[WORK ITEM]
Output exactly the lines below from the one containing "Mask each instance" to the last line, both included. Omit pictures.

[DATA LISTING]

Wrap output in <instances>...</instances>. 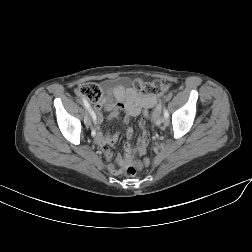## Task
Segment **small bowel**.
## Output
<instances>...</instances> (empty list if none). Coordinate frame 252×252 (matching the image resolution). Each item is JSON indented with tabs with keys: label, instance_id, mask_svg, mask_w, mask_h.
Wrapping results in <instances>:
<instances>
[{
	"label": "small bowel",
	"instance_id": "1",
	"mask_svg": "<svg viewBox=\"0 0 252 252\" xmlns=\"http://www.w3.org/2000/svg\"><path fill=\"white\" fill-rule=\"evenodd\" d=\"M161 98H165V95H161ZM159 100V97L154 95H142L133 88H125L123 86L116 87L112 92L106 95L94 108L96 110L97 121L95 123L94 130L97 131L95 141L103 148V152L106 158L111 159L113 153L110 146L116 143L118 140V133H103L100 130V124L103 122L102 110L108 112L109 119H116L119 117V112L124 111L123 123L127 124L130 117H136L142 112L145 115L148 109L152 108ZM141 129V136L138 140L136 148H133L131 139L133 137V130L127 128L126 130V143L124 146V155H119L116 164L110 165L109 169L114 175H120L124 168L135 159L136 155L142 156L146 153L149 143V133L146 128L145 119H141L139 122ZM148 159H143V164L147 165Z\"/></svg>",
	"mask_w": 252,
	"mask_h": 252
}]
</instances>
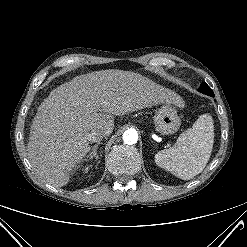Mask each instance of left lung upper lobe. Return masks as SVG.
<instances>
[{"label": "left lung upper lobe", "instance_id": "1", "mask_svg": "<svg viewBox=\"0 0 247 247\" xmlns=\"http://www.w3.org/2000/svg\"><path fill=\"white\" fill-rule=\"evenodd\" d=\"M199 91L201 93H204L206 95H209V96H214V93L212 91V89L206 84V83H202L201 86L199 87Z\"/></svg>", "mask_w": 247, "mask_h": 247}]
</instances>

[PROBLEM SOLUTION]
Mask each instance of left lung upper lobe. Return masks as SVG.
<instances>
[{"label": "left lung upper lobe", "instance_id": "1", "mask_svg": "<svg viewBox=\"0 0 247 247\" xmlns=\"http://www.w3.org/2000/svg\"><path fill=\"white\" fill-rule=\"evenodd\" d=\"M199 91L201 93H204L206 95H209V96H214V93L212 91V89L206 84V83H202L201 86L199 87Z\"/></svg>", "mask_w": 247, "mask_h": 247}]
</instances>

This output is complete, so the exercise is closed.